LONESOME DOVE: EPOPEA WESTERN

È il 1985, negli Stati Uniti d'America siamo in piena epoca reganiana, ma al medesimo tempo escono due romanzi in controtendenza, due western: il più noto, “Meridiano di sangue”, scritto da Cormac McCarthy, e “Lonesome Dove”, di Larry McMurtry. Al secondo, però, spettano gli elogi maggiori, perché la critica lo premia l'anno seguente con il prestigioso Premio Pulitzer per la narrativa. Ma cosa ha spinto la giuria del Pulitzer a premiare un romanzo western proprio nel 1986, quando le storie predilette erano le scalate al successo a Wall Street? Lonesome Dove è non solo un’epopea western che raggiunge le quasi 1000 pagine, che ha al suo interno centinaia (non scherzo) di personaggi, dunque parliamo anche di un romanzo corale; è stato definito “Il signore degli anelli in salsa western”. In un certo senso può ricordarlo.

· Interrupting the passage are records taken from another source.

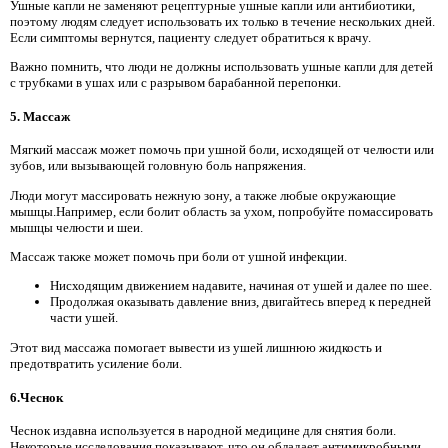
Ушные капли не заменяют рецептурные ушные капли или антибиотики,
поэтому людям следует использовать их только в течение нескольких дней.
Если симптомы вернутся, пациенту следует обратиться к врачу.
Важно помнить, что люди не должны использовать ушные капли для детей
с трубками в ушах или с разрывом барабанной перепонки.
5. Массаж
Мягкий массаж может помочь при ушной боли, исходящей от челюсти или
зубов, или вызывающей головную боль напряжения.
Люди могут массировать нежную зону, а также любые окружающие
мышцы.Например, если болит область за ухом, попробуйте помассировать
мышцы челюсти и шеи.
Массаж также может помочь при боли от ушной инфекции.
Нисходящим движением надавите, начиная от ушей и далее по шее.
Продолжая оказывать давление вниз, двигайтесь вперед к передней
части ушей.
Этот вид массажа помогает вывести из ушей лишнюю жидкость и
предотвратить усиление боли.
6.Чеснок
Чеснок издавна используется в народной медицине для снятия боли.
Некоторые исследования показывают, что он обладает антимикробными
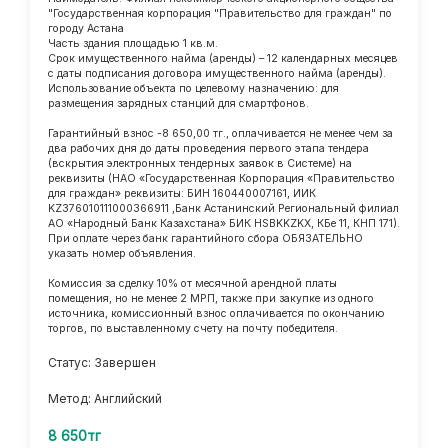
"Государственная корпорация "Правительство для граждан" по
городу Астана
Часть здания площадью 1 кв.м.
Срок имущественного найма (аренды) – 12 календарных месяцев
с даты подписания договора имущественного найма (аренды).
Использование объекта по целевому назначению: для
размещения зарядных станций для смартфонов.
Гарантийный взнос -8 650,00 тг., оплачивается не менее чем за
два рабочих дня до даты проведения первого этапа тендера
(вскрытия электронных тендерных заявок в Системе) на
реквизиты (НАО «Государственная Корпорация «Правительство
для граждан» реквизиты: БИН 160440007161, ИИК
KZ376010111000366911 ,Банк Астанинский Региональный филиал
АО «Народный Банк Казахстана» БИК HSBKKZKX, КБе 11, КНП 171).
При оплате через банк гарантийного сбора ОБЯЗАТЕЛЬНО
указать номер объявления.
Комиссия за сделку 10% от месячной арендной платы
помещения, но не менее 2 МРП, также при закупке из одного
источника, комиссионный взнос оплачивается по окончанию
торгов, по выставленному счету на почту победителя.
Статус: Завершен
Метод: Английский
8 650тг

Ci sono personaggi memorabili, l’epica, una missione da compiere, dei cattivi ben delineati. Non sembra di assistere ad un’opera di Sergio Leone, quanto ad una di John Ford. Gli Indiani sono i cattivi della storia, fanno paura a tutti. Popolano gli incubi degli americani, discendenti dei coloni europei. Gli indiani, i nativi, sono stati mezzi sconfitti, ma alcune terre le bazzicano ancora loro. I messicani, invece, vanno impiccati, non si va molto d’accordo con loro. È l’America divisa, vasta, immensa, rurale. È l’America crudele, individualista, dura, arida. 

Non ci sono ancora le città moderne, o se ci sono appaiono irraggiungibili (come la San Francisco desiderata ardentemente da Lorie). È già presente, tuttavia, il tema del sogno americano: i protagonisti (la compagnia) decide di spostare una vasta mandria da una zona all’altra del Paese (dal Texas al Montana, i due poli opposti degli States) in cerca di ricchezza e di un futuro migliore. 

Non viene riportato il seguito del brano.